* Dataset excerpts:
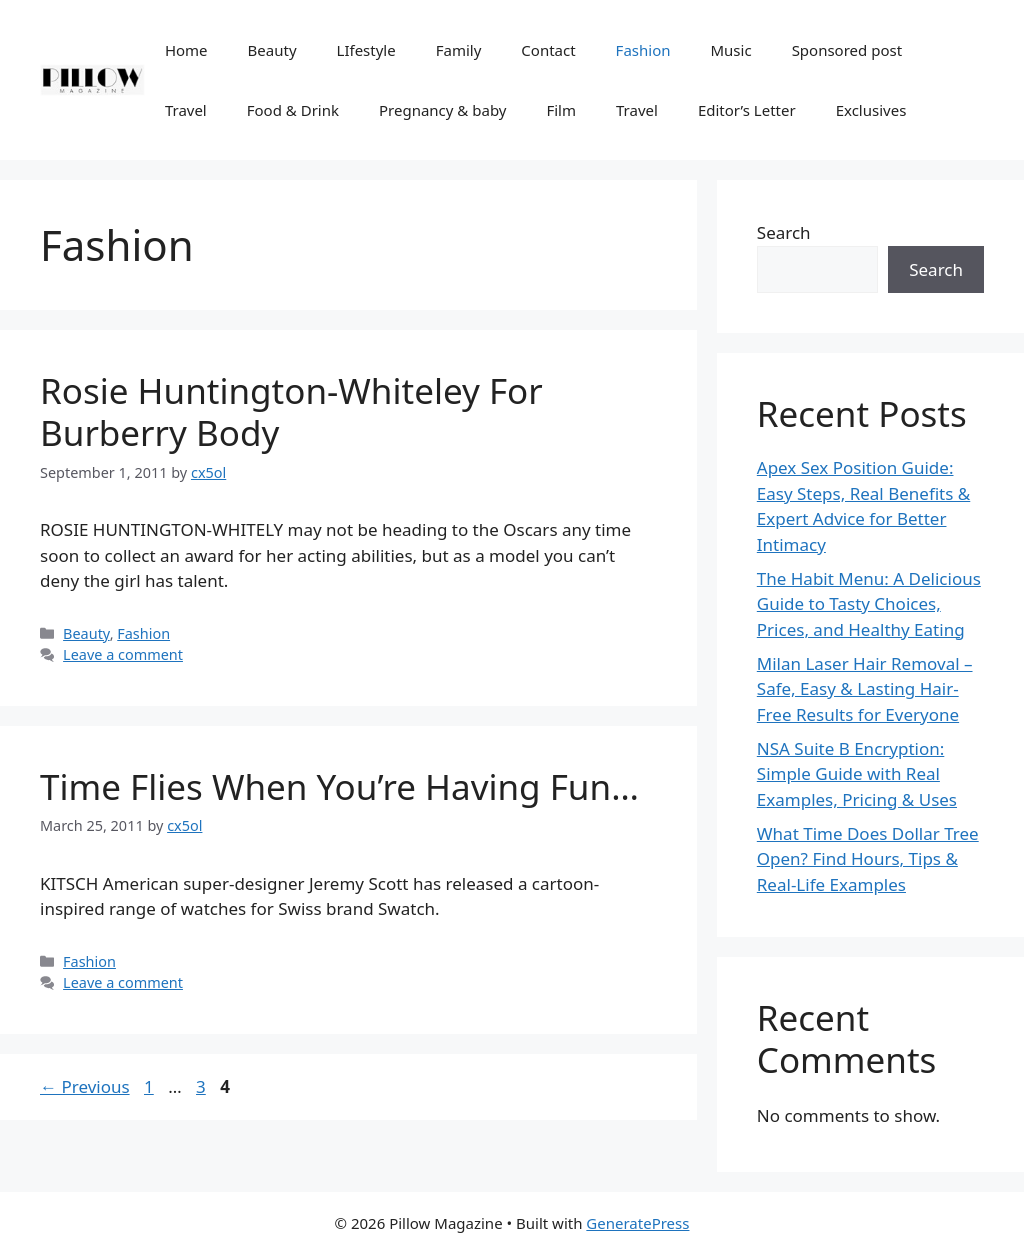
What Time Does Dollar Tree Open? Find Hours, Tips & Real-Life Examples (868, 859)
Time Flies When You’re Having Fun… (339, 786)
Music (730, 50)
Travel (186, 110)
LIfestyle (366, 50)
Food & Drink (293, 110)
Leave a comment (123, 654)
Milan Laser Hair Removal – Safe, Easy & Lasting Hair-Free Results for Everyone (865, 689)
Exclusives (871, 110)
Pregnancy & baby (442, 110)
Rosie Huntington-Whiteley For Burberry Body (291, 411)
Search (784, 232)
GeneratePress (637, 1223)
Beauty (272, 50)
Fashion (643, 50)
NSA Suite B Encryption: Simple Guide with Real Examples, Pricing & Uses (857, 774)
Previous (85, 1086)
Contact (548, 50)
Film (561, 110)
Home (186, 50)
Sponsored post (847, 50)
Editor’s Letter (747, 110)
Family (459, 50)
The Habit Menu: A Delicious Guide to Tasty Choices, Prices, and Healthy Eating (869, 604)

* WORK TO COMPLETE:
Reproduce the line that contains "Editor’s Letter (747, 110)" and each line after it through the last line of the entries above, exactly; leave out all earlier lines.

* SOLUTION:
Editor’s Letter (747, 110)
Family (459, 50)
The Habit Menu: A Delicious Guide to Tasty Choices, Prices, and Healthy Eating (869, 604)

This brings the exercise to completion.